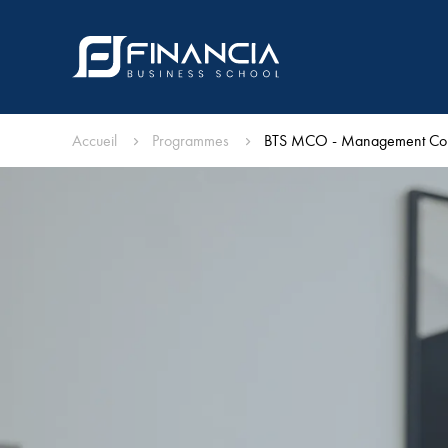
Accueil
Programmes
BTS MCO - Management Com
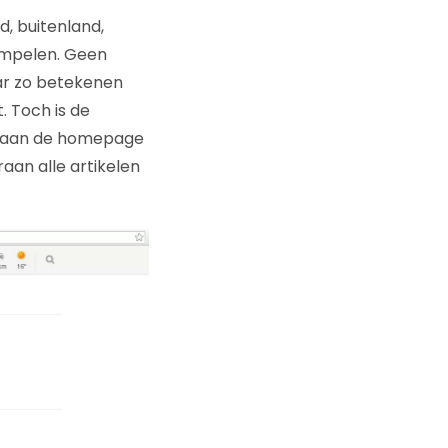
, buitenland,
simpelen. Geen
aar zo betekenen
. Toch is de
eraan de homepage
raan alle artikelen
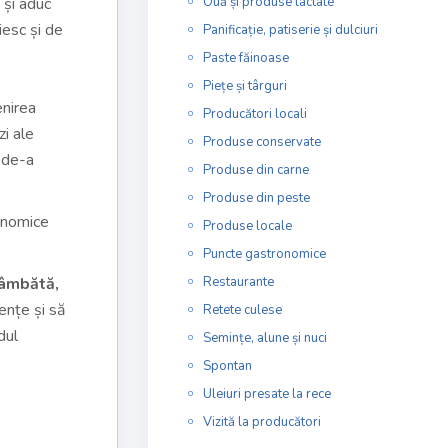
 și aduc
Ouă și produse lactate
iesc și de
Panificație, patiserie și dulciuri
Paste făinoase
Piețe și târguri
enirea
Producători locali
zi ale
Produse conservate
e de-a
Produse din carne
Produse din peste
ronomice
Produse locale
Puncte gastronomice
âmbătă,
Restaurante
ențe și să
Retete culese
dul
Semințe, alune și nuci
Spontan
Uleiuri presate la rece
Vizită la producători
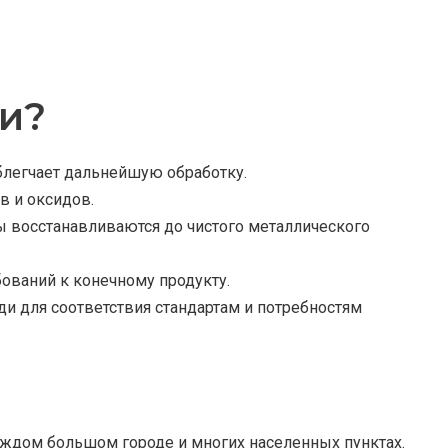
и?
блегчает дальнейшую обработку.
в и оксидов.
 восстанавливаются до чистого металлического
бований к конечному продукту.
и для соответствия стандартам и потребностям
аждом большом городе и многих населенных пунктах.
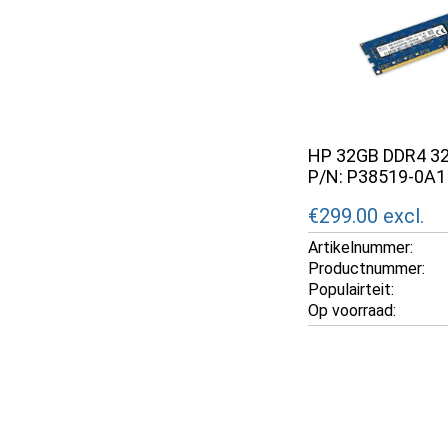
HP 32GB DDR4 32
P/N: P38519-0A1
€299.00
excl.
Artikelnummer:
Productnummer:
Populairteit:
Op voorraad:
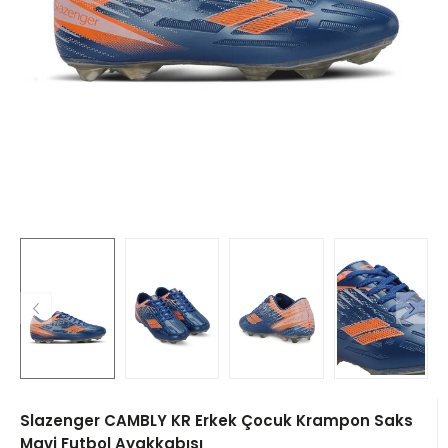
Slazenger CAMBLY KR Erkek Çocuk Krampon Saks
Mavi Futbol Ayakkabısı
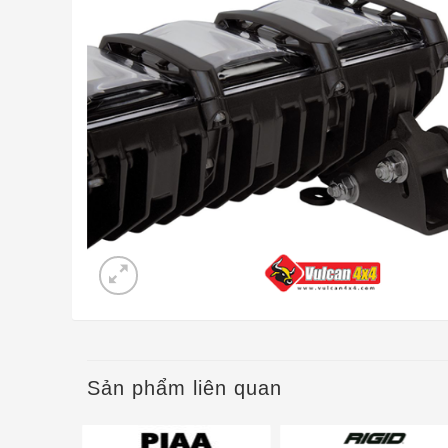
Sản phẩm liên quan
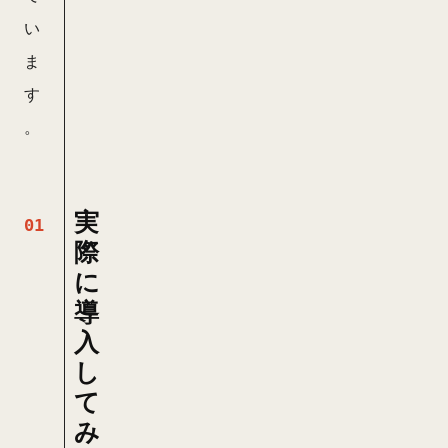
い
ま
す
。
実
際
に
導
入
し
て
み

- WHAT YOU SHOULD DO: Copy exactly, please, every line from the one holding "Produse locale" through the last line of the data, both ends included, and no pictures.

- SOLUTION TO THE EXERCISE:
Produse locale
Puncte gastronomice
âmbătă,
Restaurante
ențe și să
Retete culese
dul
Semințe, alune și nuci
Spontan
Uleiuri presate la rece
Vizită la producători
и?
блегчает дальнейшую обработку.
в и оксидов.
 восстанавливаются до чистого металлического
бований к конечному продукту.
и для соответствия стандартам и потребностям
аждом большом городе и многих населенных пунктах.
HP 32GB DDR4 32
P/N: P38519-0A1
€299.00
excl.
Artikelnummer:
Productnummer:
Populairteit:
Op voorraad:
Slazenger CAMBLY KR Erkek Çocuk Krampon Saks
Mavi Futbol Ayakkabısı
Sản phẩm liên quan
い
ま
す
。
実
際
に
導
入
し
て
み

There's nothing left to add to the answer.